Gerardo Sotelo
Gerardo Sotelo

¿Qué Constitución?

Un día se decide suprimir la apertura del corralito mutual, recortando derechos consagrados en la Constitución por vía administrativa.

Otro día el presidente de la República hace una arenga electoral en un comité de base de su partido, y otro, la bancada oficialista promueve una iniciativa que genera doble tributación a los pasivos militares.

La secuencia sigue: un proyecto sobre viviendas limita el derecho a la propiedad; los funcionarios judiciales presentan un recurso de inconstitucionalidad porque el oficialismo votó una disposición que le permite al Ejecutivo eludir el pago de sentencias.

Se recortan las comisiones de las AFAP de un plumazo, generando alarma en una aseguradora extranjera que opera en el ramo.

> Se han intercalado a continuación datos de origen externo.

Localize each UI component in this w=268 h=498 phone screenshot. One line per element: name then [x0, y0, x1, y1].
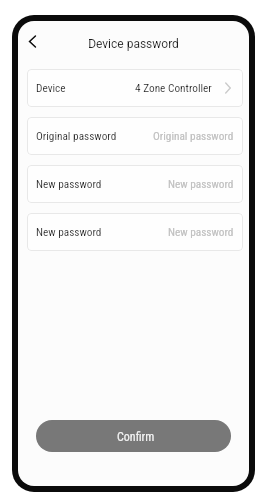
staticText: New password — [168, 226, 234, 239]
button[interactable]: New password — [27, 213, 243, 251]
staticText: Device password — [88, 37, 179, 51]
staticText: New password — [36, 226, 102, 239]
staticText: Original password — [36, 130, 117, 143]
button[interactable]: Back — [21, 30, 43, 52]
button[interactable]: Original password — [27, 117, 243, 155]
staticText: Confirm — [117, 430, 155, 444]
staticText: 4 Zone Controller — [135, 82, 212, 95]
button[interactable]: New password — [27, 165, 243, 203]
button[interactable]: Confirm — [36, 420, 231, 452]
staticText: New password — [168, 178, 234, 191]
staticText: Original password — [153, 130, 234, 143]
staticText: Device — [36, 82, 66, 95]
button[interactable]: Device — [27, 69, 243, 107]
staticText: New password — [36, 178, 102, 191]
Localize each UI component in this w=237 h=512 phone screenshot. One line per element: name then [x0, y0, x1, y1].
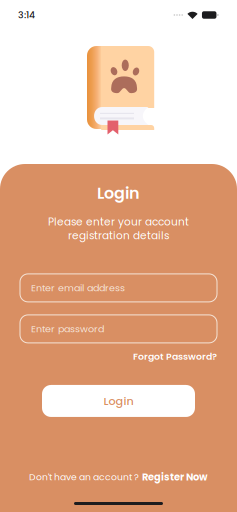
staticText: registration details: [68, 228, 169, 243]
staticText: Login: [97, 182, 140, 204]
staticText: Forgot Password?: [133, 350, 217, 363]
staticText: Enter email address: [31, 281, 125, 295]
staticText: Login: [104, 393, 134, 409]
button[interactable]: Login: [42, 385, 195, 417]
staticText: Don't have an account ?: [29, 471, 139, 484]
button[interactable]: Forgot Password?: [20, 350, 217, 363]
button[interactable]: Enter password: [20, 315, 217, 343]
button[interactable]: Don't have an account ?: [29, 470, 208, 484]
staticText: 3:14: [18, 8, 35, 22]
staticText: Enter password: [31, 322, 104, 336]
staticText: Register Now: [142, 470, 208, 484]
staticText: Please enter your account: [48, 214, 189, 229]
button[interactable]: Enter email address: [20, 274, 217, 302]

Todo esto, además, en el transcurso de una semana.

Algunas de estas situaciones son el resultado de una negociación difícil, las más de las veces en la propia "interna", pero otras (como la arenga electoral de Vázquez en un comité de base) no se justifican sino por la distracción, el desprecio por la ley o la simple provocación.

Si alguien llegara al país por estos días, sin conocer nuestra reputación legalista y democrática y se enterara de este menú de noticias, se preguntaría en qué clase de republiqueta bananera ha caído

Mucho más si escucha al diputado frenteamplista Darío Pérez, argumentando que no acompañará un proyecto de ley de la bancada oficialista porque no quiere seguir votando leyes inconstitucionales.

La violación sistemática de la Constitución parece haberse convertido en una táctica política, sustentada en el doble supuesto de que la ciudadanía igualmente seguirá votando al Frente Amplio, y que la sangre nunca va a llegar al río.

Después de todo, los ministros de la Corte suelen tener opiniones divididas; la oposición no tiene fuerza ni para levantar un conforme y la gente está pensando en las fiestas de fin de año, o quizás en el próximo campeonato mundial de fútbol. Mientras esto siga siendo así, el Frente Amplio podrá zafar del callejón sin salida en el que se encuentra en todos estos temas, saltando por encima del muro de la legalidad.

Si los líderes políticos dan señales de que da lo mismo respetar la opinión de los constitucionalistas que hacer la vista gorda para conseguir los votos, la sociedad terminará aceptando la malhadada tesis de que, en todos los temas jurídicos hay dos bibliotecas, y que por lo tanto, respetar o no la Constitución es un tema relativo, casi subjetivo.

También se corre el riesgo de que la ciudadanía acepte como legítima la estrategia de gobernar al filo de la ilegalidad, si esta conducta política es refrendada en el futuro por las urnas.

No es así. Ya deberíamos haber aprendido todos que el fin no justifica los medios y que la legitimación democrática es para gobernar con arreglo a los límites que marca la Constitución.

"Como es arriba es abajo", decía Hermes Trimegisto. El desprecio por los rigores que impone el Estado de derecho nunca es gratis.

El gobierno y el oficialismo deberían tenerlo presente. Si no por convicción, al menos por memoria.